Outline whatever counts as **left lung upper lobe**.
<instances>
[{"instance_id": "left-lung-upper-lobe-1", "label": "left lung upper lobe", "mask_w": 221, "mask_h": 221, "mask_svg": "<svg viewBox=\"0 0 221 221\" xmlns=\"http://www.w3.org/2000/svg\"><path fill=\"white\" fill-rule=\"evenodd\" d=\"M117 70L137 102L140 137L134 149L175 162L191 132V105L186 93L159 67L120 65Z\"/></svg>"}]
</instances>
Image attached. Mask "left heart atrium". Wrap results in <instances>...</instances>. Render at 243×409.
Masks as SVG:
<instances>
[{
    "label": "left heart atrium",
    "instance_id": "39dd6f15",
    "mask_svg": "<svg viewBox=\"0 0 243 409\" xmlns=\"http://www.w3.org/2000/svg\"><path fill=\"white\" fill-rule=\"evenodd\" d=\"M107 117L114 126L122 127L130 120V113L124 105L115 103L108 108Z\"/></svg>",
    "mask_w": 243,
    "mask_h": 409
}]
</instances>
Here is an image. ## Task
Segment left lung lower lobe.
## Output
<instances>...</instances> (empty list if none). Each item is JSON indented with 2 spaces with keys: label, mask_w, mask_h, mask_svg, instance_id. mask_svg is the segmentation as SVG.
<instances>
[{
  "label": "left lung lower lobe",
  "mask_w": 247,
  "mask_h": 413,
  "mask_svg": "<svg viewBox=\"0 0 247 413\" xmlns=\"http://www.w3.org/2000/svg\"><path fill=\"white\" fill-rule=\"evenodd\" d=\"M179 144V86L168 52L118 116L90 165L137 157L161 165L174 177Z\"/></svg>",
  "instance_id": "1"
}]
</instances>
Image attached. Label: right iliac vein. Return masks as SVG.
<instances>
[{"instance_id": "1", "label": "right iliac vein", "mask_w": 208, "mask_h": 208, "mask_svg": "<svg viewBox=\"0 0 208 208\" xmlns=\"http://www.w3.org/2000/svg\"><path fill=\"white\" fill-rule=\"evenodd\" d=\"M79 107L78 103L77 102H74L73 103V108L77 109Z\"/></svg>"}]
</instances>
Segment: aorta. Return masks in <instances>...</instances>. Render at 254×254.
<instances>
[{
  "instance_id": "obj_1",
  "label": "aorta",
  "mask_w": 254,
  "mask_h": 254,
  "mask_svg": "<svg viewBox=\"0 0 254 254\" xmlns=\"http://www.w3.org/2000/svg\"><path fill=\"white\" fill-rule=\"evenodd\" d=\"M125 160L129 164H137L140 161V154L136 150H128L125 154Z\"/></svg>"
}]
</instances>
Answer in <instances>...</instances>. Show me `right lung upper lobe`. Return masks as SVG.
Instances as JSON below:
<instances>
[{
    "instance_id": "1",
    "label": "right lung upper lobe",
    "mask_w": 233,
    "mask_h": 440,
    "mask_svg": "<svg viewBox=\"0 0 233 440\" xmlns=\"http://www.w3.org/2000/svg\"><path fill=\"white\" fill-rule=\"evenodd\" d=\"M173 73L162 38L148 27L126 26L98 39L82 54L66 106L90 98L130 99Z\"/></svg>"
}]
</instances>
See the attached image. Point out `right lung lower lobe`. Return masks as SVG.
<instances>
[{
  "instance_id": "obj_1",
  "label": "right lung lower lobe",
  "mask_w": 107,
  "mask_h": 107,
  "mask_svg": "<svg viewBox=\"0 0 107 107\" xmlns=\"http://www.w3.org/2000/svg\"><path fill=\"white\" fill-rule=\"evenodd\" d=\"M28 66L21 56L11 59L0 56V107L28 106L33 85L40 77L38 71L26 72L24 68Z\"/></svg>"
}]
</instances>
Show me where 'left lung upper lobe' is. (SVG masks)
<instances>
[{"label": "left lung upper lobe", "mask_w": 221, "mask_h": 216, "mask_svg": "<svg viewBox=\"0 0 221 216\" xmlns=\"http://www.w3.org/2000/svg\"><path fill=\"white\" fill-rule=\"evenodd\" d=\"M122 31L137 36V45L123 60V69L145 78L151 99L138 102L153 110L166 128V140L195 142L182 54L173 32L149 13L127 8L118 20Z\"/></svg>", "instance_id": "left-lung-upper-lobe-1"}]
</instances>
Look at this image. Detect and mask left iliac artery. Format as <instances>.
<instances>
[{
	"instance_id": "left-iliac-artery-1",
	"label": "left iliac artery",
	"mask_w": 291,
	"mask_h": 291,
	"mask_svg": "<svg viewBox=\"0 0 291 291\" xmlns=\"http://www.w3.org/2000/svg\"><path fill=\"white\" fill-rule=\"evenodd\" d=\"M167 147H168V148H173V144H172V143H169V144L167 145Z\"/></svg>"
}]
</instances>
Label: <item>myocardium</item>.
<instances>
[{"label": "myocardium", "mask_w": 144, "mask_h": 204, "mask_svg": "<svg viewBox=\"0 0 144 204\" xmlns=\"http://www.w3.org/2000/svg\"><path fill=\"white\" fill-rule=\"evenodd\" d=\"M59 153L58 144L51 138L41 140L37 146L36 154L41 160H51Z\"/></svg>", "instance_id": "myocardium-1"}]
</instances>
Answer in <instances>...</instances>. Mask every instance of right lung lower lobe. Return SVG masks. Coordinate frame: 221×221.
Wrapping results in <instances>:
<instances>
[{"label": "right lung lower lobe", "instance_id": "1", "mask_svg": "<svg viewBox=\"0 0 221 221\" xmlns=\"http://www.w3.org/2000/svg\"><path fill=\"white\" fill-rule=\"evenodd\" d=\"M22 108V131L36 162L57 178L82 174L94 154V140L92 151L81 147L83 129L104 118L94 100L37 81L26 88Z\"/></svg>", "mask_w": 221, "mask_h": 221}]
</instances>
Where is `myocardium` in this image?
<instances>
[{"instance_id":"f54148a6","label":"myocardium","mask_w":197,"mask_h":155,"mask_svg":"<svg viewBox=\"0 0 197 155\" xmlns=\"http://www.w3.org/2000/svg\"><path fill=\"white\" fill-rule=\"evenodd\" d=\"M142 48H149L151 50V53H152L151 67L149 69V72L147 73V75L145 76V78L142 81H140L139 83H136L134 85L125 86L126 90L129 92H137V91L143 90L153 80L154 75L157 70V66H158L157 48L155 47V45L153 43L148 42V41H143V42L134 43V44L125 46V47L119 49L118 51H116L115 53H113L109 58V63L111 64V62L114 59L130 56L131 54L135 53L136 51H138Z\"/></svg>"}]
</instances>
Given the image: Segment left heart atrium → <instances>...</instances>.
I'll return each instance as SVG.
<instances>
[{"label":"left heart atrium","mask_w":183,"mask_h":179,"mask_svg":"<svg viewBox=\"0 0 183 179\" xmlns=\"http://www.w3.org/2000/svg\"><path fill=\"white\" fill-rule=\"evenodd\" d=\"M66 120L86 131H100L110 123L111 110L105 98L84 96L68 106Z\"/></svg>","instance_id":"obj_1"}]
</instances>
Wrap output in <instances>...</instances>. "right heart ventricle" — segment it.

WHAT TO DO:
Your answer is to contain exactly the lines from the one holding "Label: <item>myocardium</item>." to the end of the entries, with no other line.

ANSWER SECTION:
Label: <item>myocardium</item>.
<instances>
[{"label": "myocardium", "mask_w": 144, "mask_h": 204, "mask_svg": "<svg viewBox=\"0 0 144 204\" xmlns=\"http://www.w3.org/2000/svg\"><path fill=\"white\" fill-rule=\"evenodd\" d=\"M59 153L58 144L51 138L41 140L37 146L36 154L41 160H51Z\"/></svg>", "instance_id": "myocardium-1"}]
</instances>
Answer in <instances>...</instances>. Mask every instance of right lung lower lobe. Return SVG masks. Coordinate frame: 221×221.
Wrapping results in <instances>:
<instances>
[{"label": "right lung lower lobe", "instance_id": "1", "mask_svg": "<svg viewBox=\"0 0 221 221\" xmlns=\"http://www.w3.org/2000/svg\"><path fill=\"white\" fill-rule=\"evenodd\" d=\"M22 108V131L36 162L57 178L82 174L94 154V140L92 151L81 147L83 129L104 118L94 100L37 81L26 88Z\"/></svg>", "mask_w": 221, "mask_h": 221}]
</instances>
Where is `myocardium` in this image?
<instances>
[{"instance_id":"f54148a6","label":"myocardium","mask_w":197,"mask_h":155,"mask_svg":"<svg viewBox=\"0 0 197 155\" xmlns=\"http://www.w3.org/2000/svg\"><path fill=\"white\" fill-rule=\"evenodd\" d=\"M142 48H149L151 50V53H152L151 67L149 69V72L147 73V75L145 76V78L142 81H140L139 83H136L134 85L125 86L126 90L129 92H137V91L143 90L153 80L154 75L157 70V66H158L157 48L155 47V45L153 43L148 42V41H143V42L134 43V44L125 46V47L119 49L118 51H116L115 53H113L109 58V63L111 64V62L114 59L130 56L131 54L135 53L136 51H138Z\"/></svg>"}]
</instances>
Given the image: Segment left heart atrium → <instances>...</instances>.
I'll return each instance as SVG.
<instances>
[{"label":"left heart atrium","mask_w":183,"mask_h":179,"mask_svg":"<svg viewBox=\"0 0 183 179\" xmlns=\"http://www.w3.org/2000/svg\"><path fill=\"white\" fill-rule=\"evenodd\" d=\"M66 120L86 131H100L110 123L111 110L105 98L84 96L68 106Z\"/></svg>","instance_id":"obj_1"}]
</instances>
Wrap output in <instances>...</instances>. "right heart ventricle" — segment it.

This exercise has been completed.